Karim Bara et Alidou Bancé sont tous deux originaires de la commune rurale de Béguédo, dans la région du Centre-Est. Le premier est un sexagénaire, le second est âgé de 45 ans. A l’instar de nombreux ressortissants de la commune, ils ont répondu aux sirènes de l’aventure dès leur tendre jeunesse. Tous deux ont eu des fortunes diverses sur les chemins de la quête du bien-être.

Les histoires de Karim Bara et de Alidou Bancé pourraient trouver écho dans cette pensée de Môrad Zguiouar : « Mieux vaut une aventure qui casse qu’une routine qui trépasse ». Tenaillés dès leur tendre jeunesse par le désir d’aller faire fortune ailleurs que dans leur Béguédo natal dans la région du Centre-Est, ils se jettent sur les routes de l’aventure. Après des itinéraires parsemés d’embuches, ils sont rentrés au bercail où ils essaient de faire vivre leurs activités respectives avec une pointe de satisfaction. La démarche alerte de Karim Bara trahit ses 61 ans. La carrure imposante, les cheveux sanglés dans un bonnet blanc, l’homme accroche au premier contact par son rire joyeux et sa loquacité. Tous les jours, après la prière matinale, il rejoint sa quincaillerie située non loin de la mairie de Béguédo. Marié et père de cinq enfants, Karim Bara quitte son village pour la première fois en 1979, pour la Côte d’Ivoire.

Grâce à ses économies, le sexagénaire a pu construire ce magasin dont il occupe un compartiment pour sa quincaillerie.

Il va séjourner à Abidjan, la capitale économique pendant neuf ans. Durant cette période Karim Bara a été, entre autres, jardinier dans une entreprise gouvernementale, vigile et commerçant. « J’ai été vigile chez un haut dignitaire et proche du président Félix Houphouët pendant deux ans », raconte-t-il. Après cette activité, Karim Bara se lance dans le commerce de chaussures et de pagnes entre la Côte d’Ivoire et le Ghana. Mais il écourte ses va-et-vient entre les deux pays au bout de quelques mois. Les taxes douanières étaient si élevées, se souvient-il, au point que son fonds de commerce se volatilisait. Il se résout à poursuivre la vente de vêtements à Abidjan. Pendant ce temps, Karim Bara entretient des relations solides avec des proches qui ont émigré en Italie. Dans leurs confidences régulières, ces derniers le conseillent de les rejoindre. Sans hésiter, il se fait établir son passeport et s’envole pour l’Italie en 1988. De Naples à Milan La ville de Naples située dans le Sud de l’Italie est sa première destination.
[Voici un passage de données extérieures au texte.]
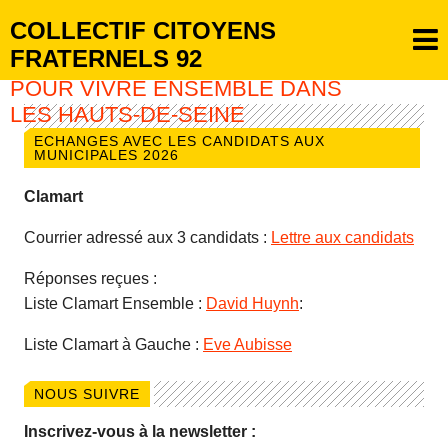
COLLECTIF CITOYENS
FRATERNELS 92
POUR VIVRE ENSEMBLE DANS
LES HAUTS-DE-SEINE
ECHANGES AVEC LES CANDIDATS AUX
MUNICIPALES 2026
Clamart
Courrier adressé aux 3 candidats :
Lettre aux candidats
Réponses reçues :
Liste Clamart Ensemble :
David Huynh
:
Liste Clamart à Gauche :
Eve Aubisse
NOUS SUIVRE
Inscrivez-vous à la newsletter :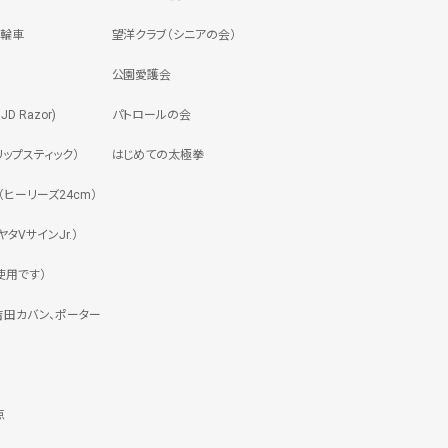
三輪車
望洋クラブ（シニアの会）
公園愛護会
 Razor)
パトロールの会
ップスティック）
はじめての太極拳
ヒーリーズ24cm）
タVサインJr.）
使用です）
吉田カバン、ポーター
点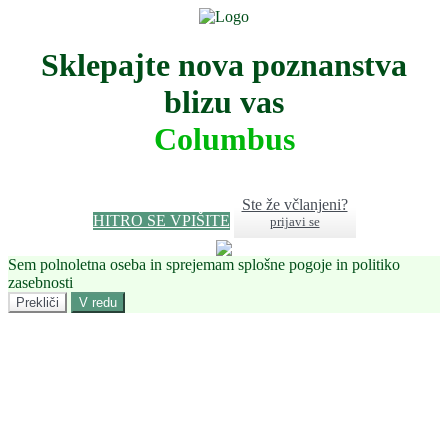
Sklepajte nova poznanstva
blizu vas
Columbus
Ste že včlanjeni?
HITRO SE VPIŠITE
prijavi se
Sem polnoletna oseba in sprejemam splošne pogoje in politiko
zasebnosti
Prekliči
V redu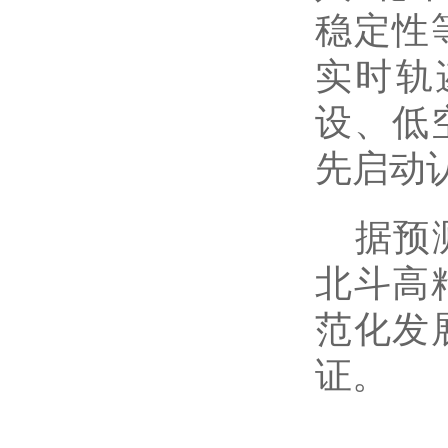
稳定性
实时轨
设、低
先启动
据预
北斗高
范化发
证。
Là, il commence à travailler dans les champs de tomates et d’aubergines, avant d’être employé dans une famille italienne. Deux ans après son arrivée, en 1990, il obtient le titre de séjour. Le couple chez qui il fait des travaux de ménage le traite avec bienveillance et veille à ce qu’il trouve un métier qui pourrait mieux lui rapporter. Il lui suggère de tenter sa chance dans le Nord de l’Italie, une région industrielle. Sans l’ombre d’une hésitation, il accueille la proposition du couple qui le met en contact avec un ami qui réside à Milan. Ce dernier l’aide à obtenir un emploi, dans une usine dans la ville de Bergamo. « J’ai bien fait d’avoir suivi les conseils de la famille pour laquelle je travaillais. Je suis resté dans cette usine jusqu’à mon retour au pays.
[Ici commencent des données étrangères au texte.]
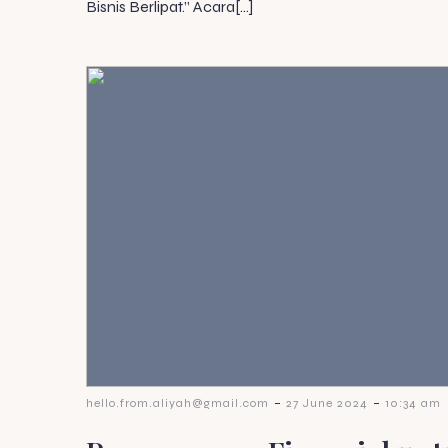
Bisnis Berlipat.” Acara[…]
-
-
hello.from.aliyah@gmail.com
27 June 2024
10:34 am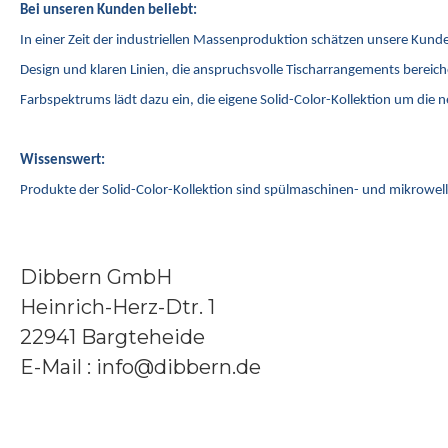
Bei unseren Kunden beliebt:
In einer Zeit der industriellen Massenproduktion schätzen unsere Kunde
Design und klaren Linien, die anspruchsvolle Tischarrangements bereiche
Farbspektrums lädt dazu ein, die eigene Solid-Color-Kollektion um die 
Wissenswert:
Produkte der Solid-Color-Kollektion sind spülmaschinen- und mikrowe
Dibbern GmbH
Heinrich-Herz-Dtr. 1
22941 Bargteheide
E-Mail : info@dibbern.de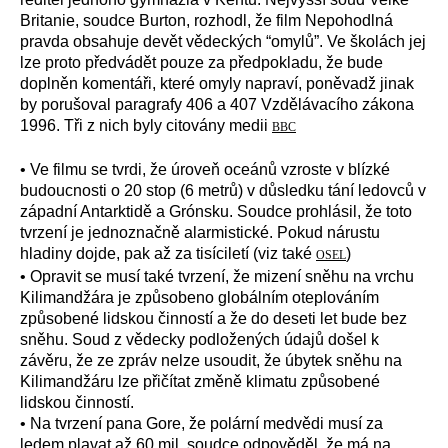
Britanie, soudce Burton, rozhodl, že film Nepohodlná
pravda obsahuje devět vědeckých “omylů”. Ve školách jej
lze proto předvádět pouze za předpokladu, že bude
doplněn komentáři, které omyly napraví, poněvadž jinak
by porušoval paragrafy 406 a 407 Vzdělávacího zákona
1996. Tři z nich byly citovány medii
BBC
• Ve filmu se tvrdi, že úroveň oceánů vzroste v blízké
budoucnosti o 20 stop (6 metrů) v důsledku tání ledovců v
západní Antarktidě a Grónsku. Soudce prohlásil, že toto
tvrzení je jednoznačně alarmistické. Pokud nárustu
hladiny dojde, pak až za tisíciletí (viz také
)
OSEL
• Opravit se musí také tvrzení, že mizení sněhu na vrchu
Kilimandžára je způsobeno globálním oteplováním
způsobené lidskou činností a že do deseti let bude bez
sněhu. Soud z vědecky podložených údajů došel k
závěru, že ze zpráv nelze usoudit, že úbytek sněhu na
Kilimandžáru lze přičítat změně klimatu způsobené
lidskou činností.
• Na tvrzení pana Gore, že polární medvědi musí za
ledem plavat až 60 mil, soudce odpověděl, že má na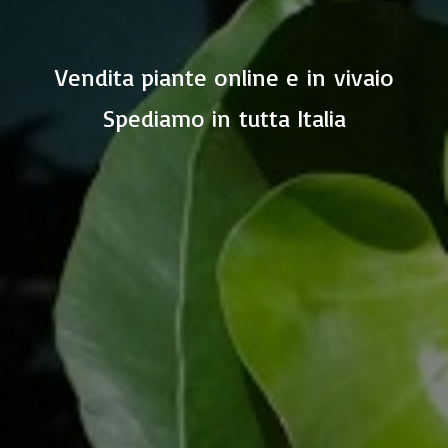
Vendita piante online e in vivaio
Spediamo in
tutta Italia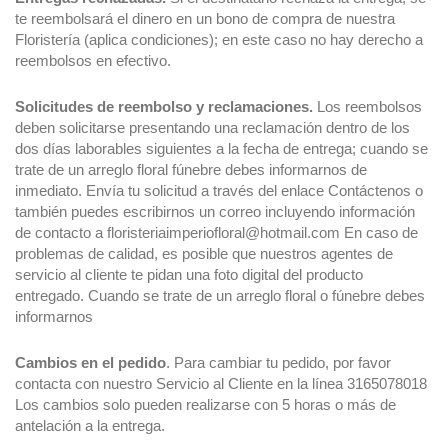
te reembolsará el dinero en un bono de compra de nuestra
Floristería (aplica condiciones); en este caso no hay derecho a
reembolsos en efectivo.
Solicitudes de reembolso y reclamaciones.
Los reembolsos
deben solicitarse presentando una reclamación dentro de los
dos días laborables siguientes a la fecha de entrega; cuando se
trate de un arreglo floral fúnebre debes informarnos de
inmediato. Envía tu solicitud a través del enlace Contáctenos o
también puedes escribirnos un correo incluyendo información
de contacto a floristeriaimperiofloral@hotmail.com En caso de
problemas de calidad, es posible que nuestros agentes de
servicio al cliente te pidan una foto digital del producto
entregado. Cuando se trate de un arreglo floral o fúnebre debes
informarnos
Cambios en el pedido
. Para cambiar tu pedido, por favor
contacta con nuestro Servicio al Cliente en la línea 3165078018
Los cambios solo pueden realizarse con 5 horas o más de
antelación a la entrega.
Grâce à ce boulot stable, j’ai pu réaliser mes rêves », confie Karim Bara, dans une envolée lyrique. En 2006, lors d’un accident de moto, M. Bara se blesse gravement au genou. Il est contraint de garder le lit pendant un bon bout de temps avant de retrouver l’usine. En 2014, le mal de genou revient et lui fait beaucoup souffrir. Il subit une intervention le 31 octobre 2014. « Du coup, j’ai passé plus de temps qu’il ne fallait à la maison avant de reprendre le boulot. J’ai été remercié », se désole le sexagénaire. En 2015, il décide de rentrer définitivement au Burkina Faso sans la famille. Durant son séjour en Italie, Karim Bara investit dans l’immobilier au pays. Il acquiert un terrain dans un quartier huppé de Ouagadougou qu’il met en valeur.
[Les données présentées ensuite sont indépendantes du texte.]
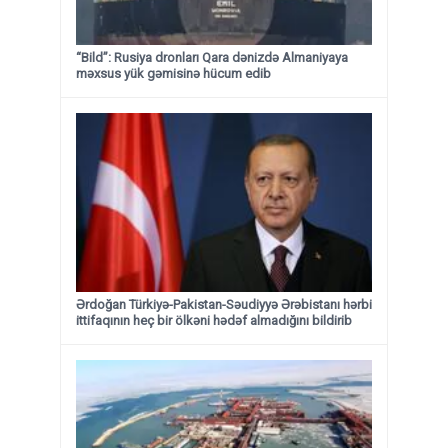
“Bild”: Rusiya dronları Qara dənizdə Almaniyaya
məxsus yük gəmisinə hücum edib
Ərdoğan Türkiyə-Pakistan-Səudiyyə Ərəbistanı hərbi
ittifaqının heç bir ölkəni hədəf almadığını bildirib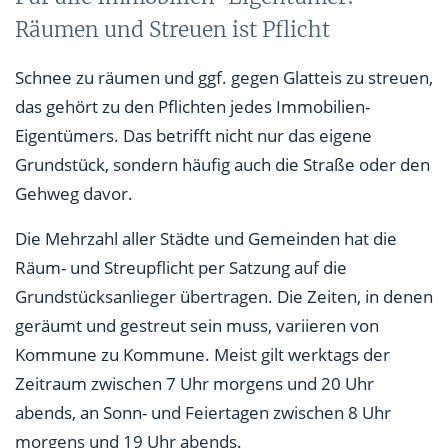
Räumen und Streuen ist Pflicht
Schnee zu räumen und ggf. gegen Glatteis zu streuen,
das gehört zu den Pflichten jedes Immobilien-
Eigentümers. Das betrifft nicht nur das eigene
Grundstück, sondern häufig auch die Straße oder den
Gehweg davor.
Die Mehrzahl aller Städte und Gemeinden hat die
Räum- und Streupflicht per Satzung auf die
Grundstücksanlieger übertragen. Die Zeiten, in denen
geräumt und gestreut sein muss, variieren von
Kommune zu Kommune. Meist gilt werktags der
Zeitraum zwischen 7 Uhr morgens und 20 Uhr
abends, an Sonn- und Feiertagen zwischen 8 Uhr
morgens und 19 Uhr abends.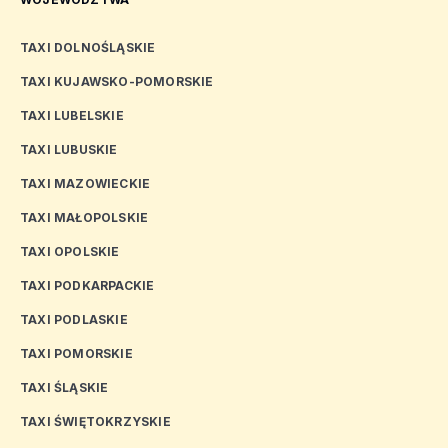
TAXI DOLNOŚLĄSKIE
TAXI KUJAWSKO-POMORSKIE
TAXI LUBELSKIE
TAXI LUBUSKIE
TAXI MAZOWIECKIE
TAXI MAŁOPOLSKIE
TAXI OPOLSKIE
TAXI PODKARPACKIE
TAXI PODLASKIE
TAXI POMORSKIE
TAXI ŚLĄSKIE
TAXI ŚWIĘTOKRZYSKIE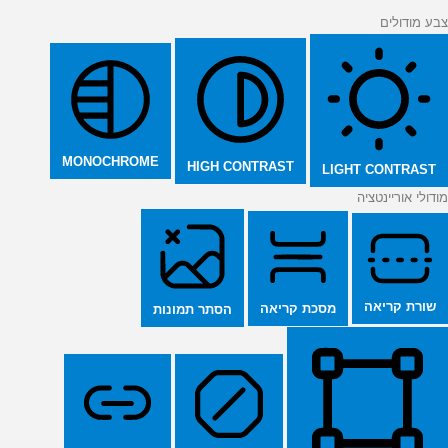
צבע מודולים
MONOCHROME
HIGH CONTRAST
LIGHT CONTRAST
מודולי אוריינטציה
שורת קריאה
מסכת קריאה
הסתר תמונות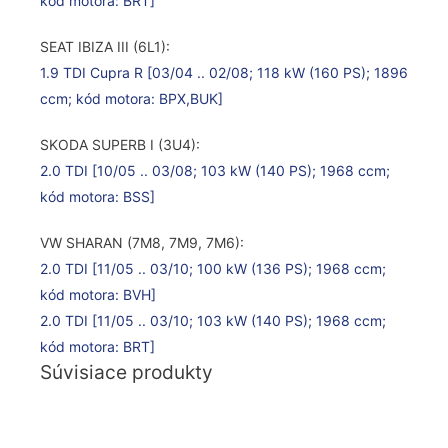
kód motora: BRT]
SEAT IBIZA III (6L1):
1.9 TDI Cupra R
[03/04 .. 02/08; 118 kW (160 PS); 1896
ccm; kód motora: BPX,BUK]
SKODA SUPERB I (3U4):
2.0 TDI
[10/05 .. 03/08; 103 kW (140 PS); 1968 ccm;
kód motora: BSS]
VW SHARAN (7M8, 7M9, 7M6):
2.0 TDI
[11/05 .. 03/10; 100 kW (136 PS); 1968 ccm;
kód motora: BVH]
2.0 TDI
[11/05 .. 03/10; 103 kW (140 PS); 1968 ccm;
kód motora: BRT]
Súvisiace produkty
A son retour, il vend la cour et rachète deux autres cours dans la capitale. Il utilise le reste de l’argent pour construire sa villa et un grand magasin de commerce dans son Béguédo natal. « C’est un compartiment de ce magasin que j’occupe pour la quincaillerie. Il y a un peu plus d’un an que je l’ai ouverte. Je me débrouille un peu », explique-t-il, l’air confiant. Karim Bara se dit fier de son parcours qui lui permet de vivre dignement. L’Italie, souligne-t-il, est sa seconde patrie, pour ce qu’elle lui a apporté. « Je garde de solides liens avec ce pays. Deux de mes enfants sont toujours en Italie. L’un poursuit ses études à l’université et le second travaille dans une compagnie d’électricité. Mon épouse qui y était encore vient de rentrer il y a quelques jours », détaille Karim Bara, reconnaissant. Infatigable globetrotteur De son côté, Alidou Bancé gagne aisément sa vie dans la restauration après un périple qui l’a mené dans plusieurs pays.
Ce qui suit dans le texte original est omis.